Euro zone dislocations
The dislocation and daily shifts in the euro zone occupy most of Fisher’s attention right now. “It is not the only opportunity, but the mix of monetary and fiscal policy choices together with a disjointed political environment tend to create anomalies in those markets,” says Fisher. “This is where the action is.”

With Europe the epicentre of market dislocation, the challenge becomes a question of how to structure the most appealing trades on a risk/reward basis. Here the approach is to find price relationships that are inconsistent.

In Europe, in the middle of 2012, there are a large number of price relationships that may not stand up to scrutiny. This might involve, for example, the relationship of a sovereign debt issue to a credit default swap or, perhaps, a banking stock trading at 30% of book value.

“Europe is self financing,” says Fisher. “The problem is the huge imbalances within Europe. Are the solvent countries willing to help finance the ones which aren’t? There are lots of anomalies right now.”

A European CDO
Fisher’s analogy for the contemporary European government bond market is that it is, in effect, a collateralised debt obligation. This is reflected in the prices of different bonds. Within this euro CDO, at the top of the structure is the risk free tranche, which is German government debt.

At the opposite end is the equity tranche holding, perhaps, government bonds from Ireland or Portugal. Just above is Spain’s sovereign debt, with the Netherlands and Austria higher up still, representing the senior tranche.

“The cash market tells you one thing; the credit default swap market something else,” says Fisher. “The combination is interesting putting aside whether, for example, CDS are banned. Add in bank loans and it becomes even more interesting. Who will be protected and who won’t?”

Commonwealth doesn’t take positions in contradiction to the market. Instead, it looks for positions orthogonal to the market.

Possible default
Take Portugal. CDS prices show the country has a reasonable possibility of defaulting over the next year. It is the same story for years two, three and four.

However, the cash market price for Portuguese government bonds (with the September 2013 bond close to par) implies that it won’t default. Thus the CDS and cash markets are telling a different story.

Taking advantage of this divergence is not as simple as one might think, so Commonwealth got creative. It sold March 2013 CDS at 15 points and bought 10 year protection at 40 points or, viewed another way, bought nine year protection one year forward at 25 points. The portfolio also bought the 30 year bond at 40.
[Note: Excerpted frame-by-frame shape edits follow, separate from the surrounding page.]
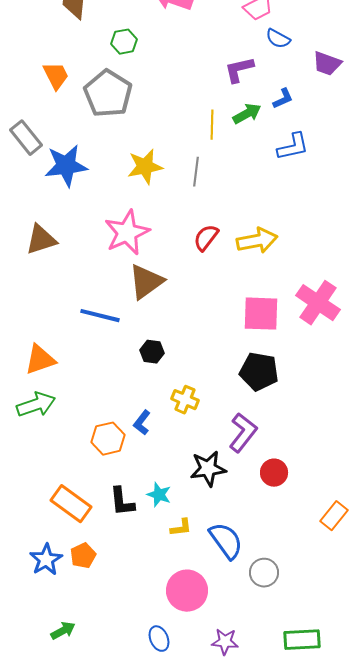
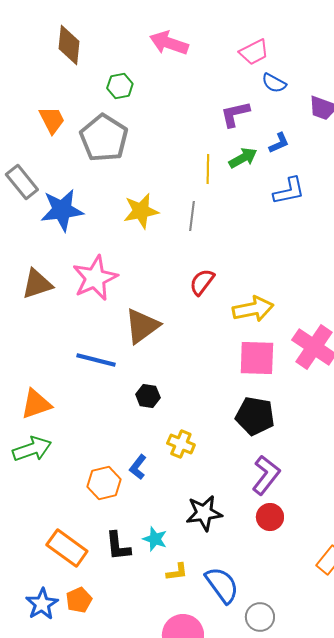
pink star: (127, 233) -> (95, 278), moved
yellow arrow: (257, 241) -> (253, 309), moved
purple L-shape: (243, 433) -> (266, 475), moved

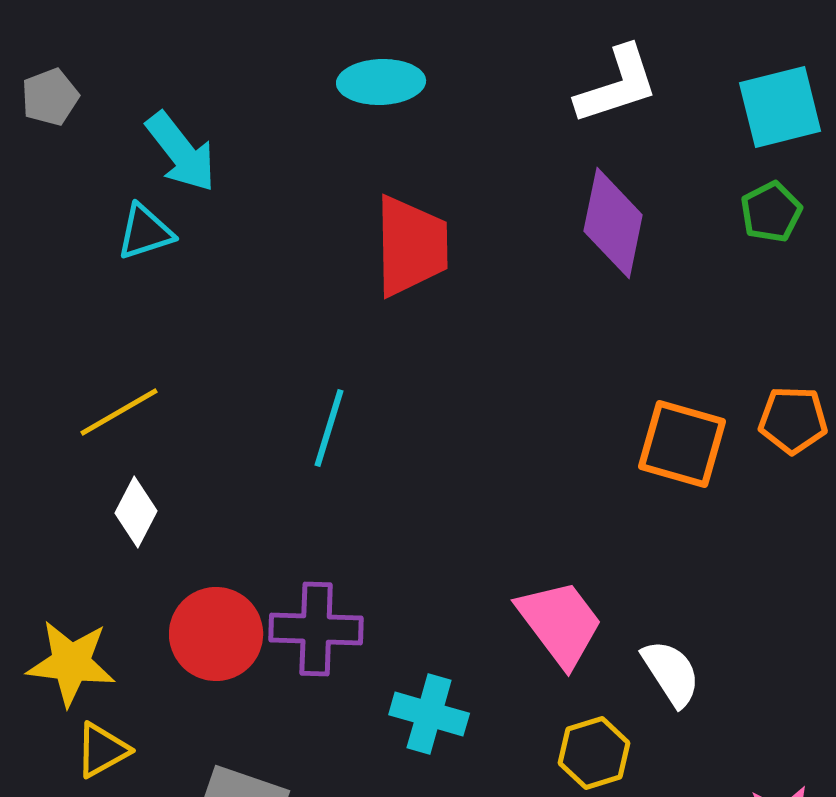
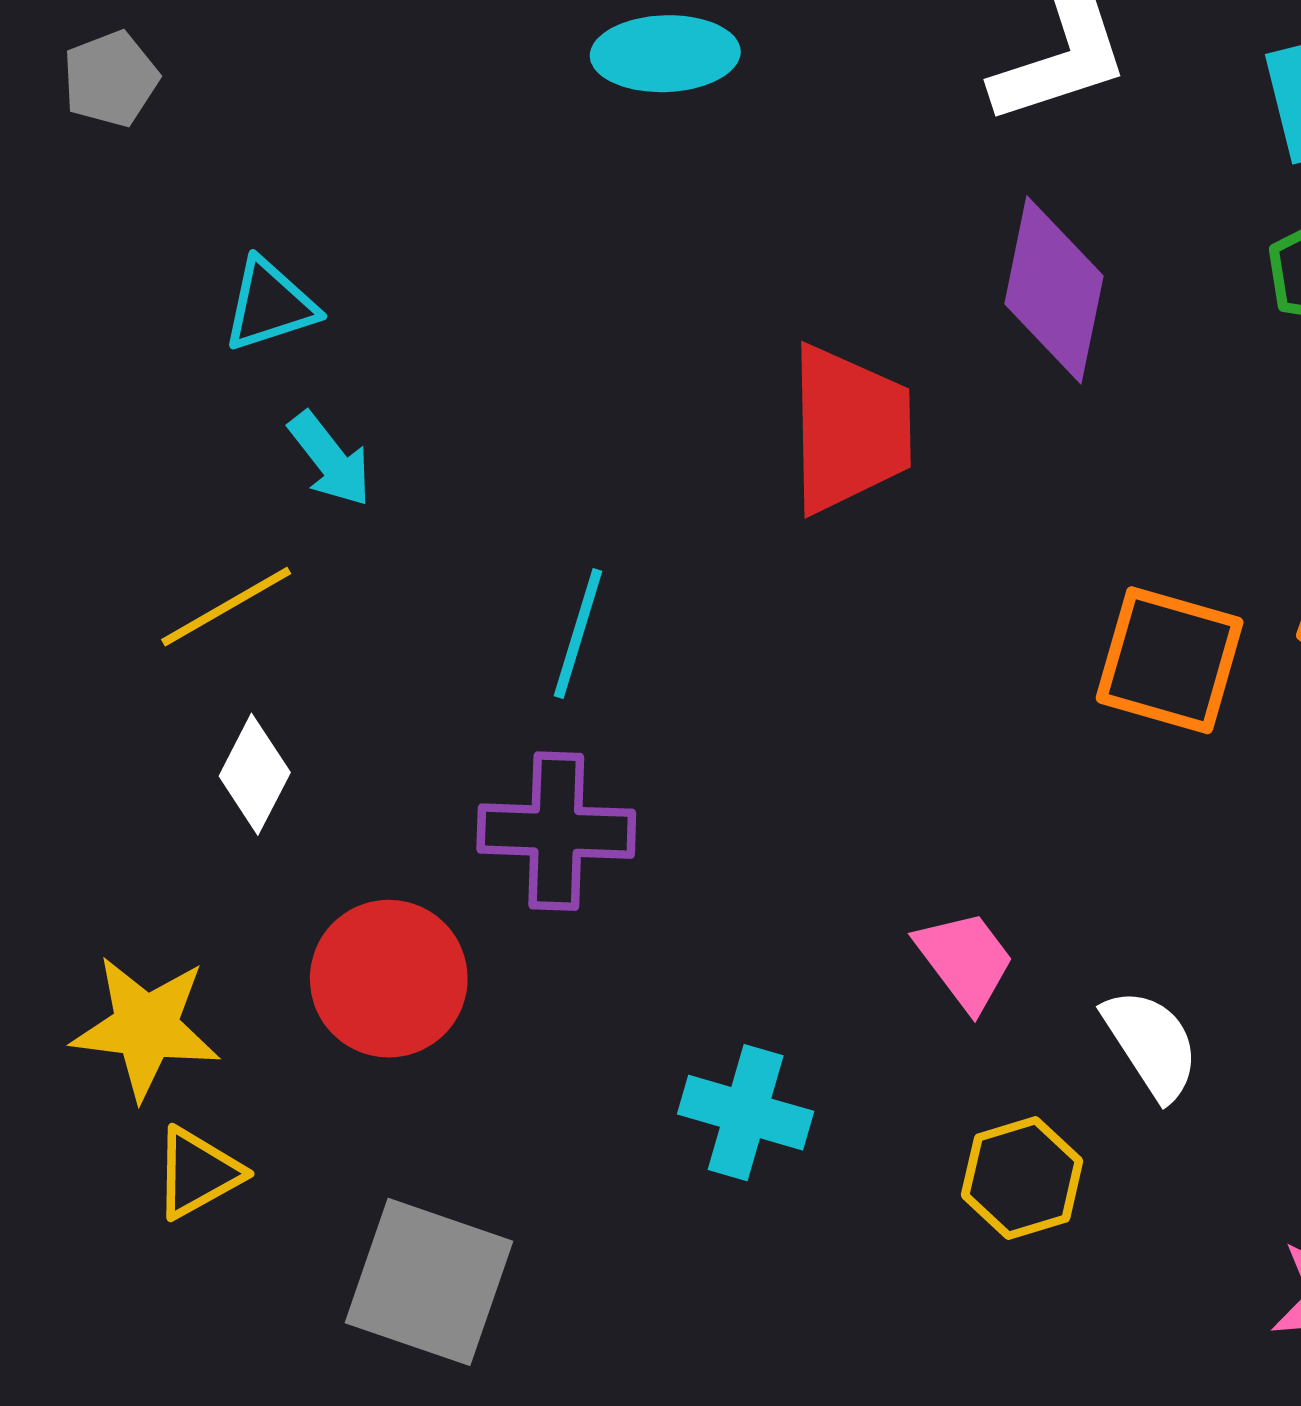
cyan arrow: (181, 152) -> (330, 459), moved, size x0.7
red trapezoid: (411, 246) -> (850, 429), moved
pink trapezoid: (560, 623) -> (965, 960), size x0.7
purple cross: (316, 629) -> (556, 831), moved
“In all likelihood there will be some resolution of this issue within three years,” says Fisher. “In all likelihood they will have to mutualise all the sovereign debt in Europe. The only hard and fast view I have is that Portugal won’t default in the next nine months. After that I’m agnostic.”

Since 2010, Commonwealth has been very focused on Europe because Fisher believes it has offered the best opportunity set. The strategy, according to investors, is up 8.8% to end-May and made 10.7% in 2011.

Crude oil
Another market that is attracting Fisher’s attention is crude oil. Volatility has been the hallmark of crude oil prices during the past four years. The price per barrel soared to the record $150 level in 2008 before plunging in the wake of the Lehman collapse. It then rallied but has slid again in the second quarter of 2012. Fisher thinks the recent fall – WTI was trading around $78 in late June – makes crude oil a buy. He notes when consumption fell to 82 million barrels per day (from peak consumption of 86 million bpd), contango in the curve occurred, but five year forward oil never fell below $70.

Oil’s resilient price profile is the result of minimal spare production capacity. “When there is less than 2 million bpd of spare capacity it encourages prices to go higher,” says Fisher. With the Dec 2014 light crude oil contract down $17 to $83 in late June, Fisher says: “You probably want to own it.”

He adds: “The cost to extract a commodity, including economic profit, is where a commodity must trade or better. The point about oil is that prices in the forward market now aren’t that credible.”